The small number of patients with highly complex tumors undergoing PN through minimally invasive approaches precluded a meaningful comparison in this subset. Unexpectedly, they observed that OPN had higher anesthesia costs. The higher tumor complexity and ASA scores of patients who underwent OPN are likely part of the explanation for this finding. If we include the robot purchase and maintenance cost in the analysis, each RPN would be approximately $1300 and $1000 more expensive than LPN and OPN, respectively. Overall costs of minimally invasive surgery can be limited by reducing the use of disposable equipment, short LOS, reduced OR time and increasing surgical volume. Use of the minimally invasive equipment is an important variable, and therefore, only high-volume programs may be able to achieve cost equivalence to OPN [73]. Emerging countries (Africa and the Middle East) are now starting to change their current practice, thus introducing LPN and RPN and facing cost/analysis issues [78].

Conclusions

This paper represents a first comprehensive review that considers all the variables connected to the three surgical techniques of partial nephrectomy. While in the past partial nephrectomy was performed only for the essential indications of a renal tumor in an anatomical or functional solitary kidney, it has progressively become the preferred surgical technique for T1 renal masses treating. Nowadays, PN is the gold-standard technique to treat small renal masses and all non-ablative techniques must pass the test of time to be considered equally effective. Comparisons between different treatment modalities are always difficult, as the preoperative characteristics of patients (i.e., age, medical comorbidities, tumor size and tumor configuration) may affect outcome as well as surgeons’ skill. RPN is an easier and more reproducible approach with improved dexterity, magnified three-dimensional visualization and better ergonomics, which surely overhead the technical and training gap between the LPN and OPN. In conclusion, LPN and RPN represent two treatments options that combine the benefits of minimally invasive surgery (i.e., easier and more rapid convalescence) and nephron-sparing surgery (i.e., renal preservation).
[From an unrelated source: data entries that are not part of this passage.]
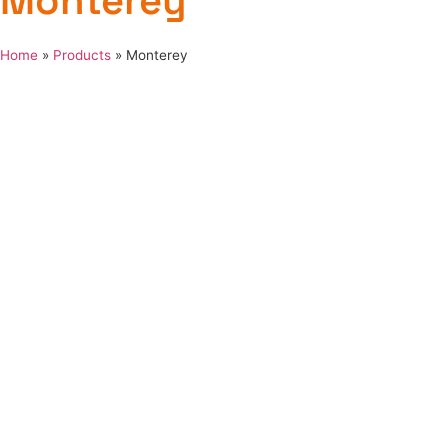
Monterey
Home
»
Products
»
Monterey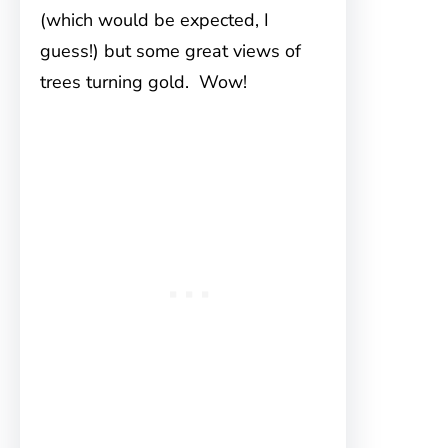
(which would be expected, I
guess!) but some great views of
trees turning gold. Wow!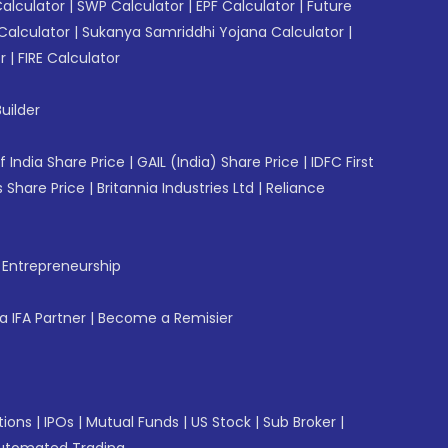
Calculator
|
SWP Calculator
|
EPF Calculator
|
Future
Calculator
|
Sukanya Samriddhi Yojana Calculator
|
r
|
FIRE Calculator
uilder
f India Share Price
|
GAIL (India) Share Price
|
IDFC First
 Share Price
|
Britannia Industries Ltd
|
Reliance
f Entrepreneurship
 IFA Partner
|
Become a Remisier
tions
|
IPOs
|
Mutual Funds
|
US Stock
|
Sub Broker
|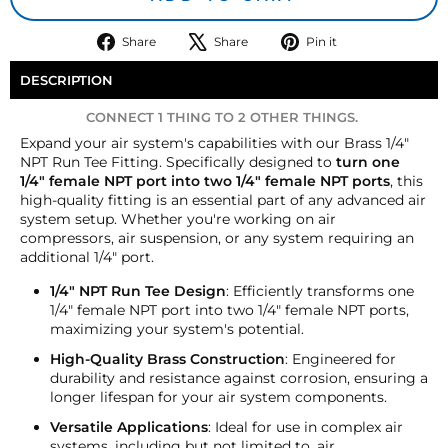
Share
Tweet
Pin
Share
Share
Pin it
on
on
on
Facebook
X
Pinterest
DESCRIPTION
CONNECT 1 THING TO 2 OTHER THINGS.
Expand your air system's capabilities with our Brass 1/4"
NPT Run Tee Fitting. Specifically designed to
turn one
1/4" female NPT port into two 1/4" female NPT ports
, this
high-quality fitting is an essential part of any advanced air
system setup. Whether you're working on air
compressors, air suspension, or any system requiring an
additional 1/4" port.
1/4" NPT Run Tee Design
: Efficiently transforms one
1/4" female NPT port into two 1/4" female NPT ports,
maximizing your system's potential.
High-Quality Brass Construction
: Engineered for
durability and resistance against corrosion, ensuring a
longer lifespan for your air system components.
Versatile Applications
: Ideal for use in complex air
systems, including but not limited to, air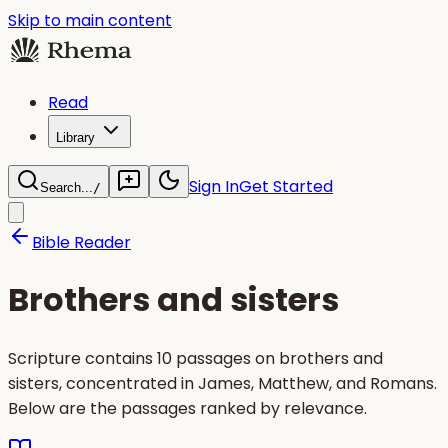
Skip to main content
Read
Library
Sign In
Get Started
Search...
/
Bible Reader
Brothers and sisters
Scripture contains 10 passages on brothers and
sisters, concentrated in James, Matthew, and Romans.
Below are the passages ranked by relevance.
Nevertheless, LPN remains technically complex with a longer training curve and the need for the surgeon to practice in a high-volume center. In this era of minimally invasive surgery, RPN enables the surgeon to reach the same target as employing LPN without the outlined technical limitations.

For these reasons, it can be appointed as the gold-standard procedure for PN.

OPN can be regarded as a possible treatment in medium–low volume centers with less experience in laparoscopic and robotic procedures or in countries where the procedure costs is still an issue. It is also important to be aware that in tertiary centers or those with minimally invasive expertise, the open approach is now mainly reserved for imperative indications and for removal of selected, more challenging tumors, thereby leading to a potential underestimation of the outcome of NSS with this approach. It is not ethical for patients to undergo radical surgery just because the urologists involved do not have adequate experience with PN or have concerns about their capacity to manage its possible complications. Patients should be involved in the final treatment decision and, when appropriate, referred to tertiary centers.